Вечерами она все еще держалась рукой за ногу, пытаясь отгадать судьбу. «Шведский князь» – как дети называли небольшой нарост под коленом, напоминающий еловую шишку, рачка или улитку, – знал будущее. В зависимости от того, что именно нащупает девушка под кожей в этом месте, можно узнать, когда она выйдет замуж. Шишку – ближайшей осенью, рачка – никогда, улитку – в середине жизни. Степанида не выбросила свои молочные зубы, до сих пор хранила отрезанную детскую косу и иногда раскладывала все на зеркале, пытаясь увидеть, как другая она, давнишняя, грызет тогдашними зубами отрезанную косу.
В это время Степанида узнала, как звалась семья ее сверстника, исчезнувшего в войну из Белой Церкви, потом выяснила, что теперь он живет в Белграде, что зовут его Никола и что он поступил учиться. Она немедленно упаковала свой сундучок, полный белья и полотенец, будто приданое приготовила, положила в него лавандовые листья, молочные зубы и косу и целый год вот так собранная уговаривала и наконец уговорила мать и бабушку переселиться в Белград. Решив изучать, как и ее земляк, философию, Степанида Джурашевич переехала в столицу сама, затем перевезла мать, сняла квартиру и начала учиться. Вскоре она совершенно случайно вышла замуж за некоего Атанасия Свилара, прослушавшего курс архитектуры, родила от него сына, быстро развелась и пошла работать, но факультет все не заканчивала, потому что теперь это было единственное, что связывало ее со сверстником из Белой Церкви и с детством. Он же до сих пор не женился, был оставлен на факультете сначала ассистентом, а затем преподавателем, и Степанида сидела на его занятиях, записывая каждое слово, как когда-то в одной аудитории вместе с ним слушала лекции, и не сдавала выпускные экзамены из страха получить наконец диплом и навсегда его потерять. Иногда ей снилось, что она защищает у него диплом, а принимает экзамен вся его семья – жена и пятилетний ребенок, хотя она не знала, существует ли он в природе.
Старожилы на Вождовце знают, что дождь редко идет одновременно и на Трошарине, и у Автокоманды. Так по воде, текущей вдоль рельсов «десятки», можно заключить в начале Авалского шоссе, что наверху на Банице – ливень. Старожилы помнят и то, что на Вождовце всегда был какой-нибудь Радосав или Момчило, который всегда снится молодцом, – к добру, и какая-нибудь Докса или Смиля, что снится как невезучая. Я очень удивился, когда узнал от племянников, живущих там, что и сегодня есть такая Докса. Мне показали ее дом и рассказали о ней что знали, а я узнал в их рассказе Степаниду Джурашевич.

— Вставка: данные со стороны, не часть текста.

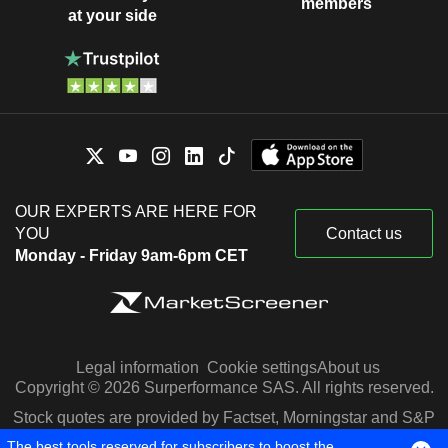
members
at your side
OUR EXPERTS ARE HERE FOR
YOU
Contact us
Monday - Friday 9am-6pm CET
Legal information
Cookie settings
About us
Copyright © 2026 Surperformance SAS. All rights reserved.
Stock quotes are provided by Factset, Morningstar and S&P
Capital IQ
The best tools reserved for subscribers to boost the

Как раз в доме, выходящем на гостиницу «Лавадинович», возле маленькой парикмахерской, разрезанной пополам трамвайной колеей, так что бритье прекращается, когда «десятка» громыхает наверх, жила теперь Степанида Джурашевич. Она была похожа на те огромные рубахи, у которых завязывают рукава и подол и набивают в них, как в мешок, старое тряпье. Дети считали ее дряхлой старухой и дразнились вслед. Их пугало ее странное жилище и странный запах, от которого болели даже уши. Огромная, глухая от одиночества, она еле-еле тащилась по улицам; по весне она, с трудом приседая на корточки, собирала улиток, ставила им на домик крохотные свечки, зажигала и выпускала во дворе вождовацкой церкви. В руках она несла иногда книгу, иногда две ложки, связанные волосами, и любила говорить: «Пусть по воскресеньям и собственное имя отдохнет! Пусть один день в неделю будет без имени, как пятница – без мяса!»
Она редко появлялась в новой одежде, но, появившись, долго ее не снимала. Так, она носила белое кружевное платье, сшитое для свадьбы, столько, что молодая уже, наверное, успела надеть родильную рубашку; или после похорон ходила в черном, когда семья умершего давно уже сняла траур. Дети шпионили за ней и выяснили, что каждое воскресенье она ходит на кладбище и всегда останавливается у одной небольшой, почти детской могилы, за содержание которой платит могильщикам левой рукой. Необычным было то, что на могильной плите не было ни имени, ни знака, ни даже креста.
Под каким-то предлогом мой племянник побывал в ее квартире и рассказал, что, пока ел розовое варенье, которым она его угостила, видел в стеклянном шкафчике красивый монашеский нож. Племянник попросил разрешения его посмотреть. Мальчик хотел вытащить нож из чехла, но под первыми ножнами оказались вторые, чуть поменьше, под ними – третьи, еще меньше, и так далее. В результате он, снимая чехол за чехлом, так и не добрался до лезвия, а Степанида его остановила и решила пошутить. Взяла нож из руки у мальчика и произнесла:
– Будь ты мной, а я стану ножом!
И потянула нож из ножен. Но она была неловкой левшой, нож был монашеский, и показались лишь еще одни ножны…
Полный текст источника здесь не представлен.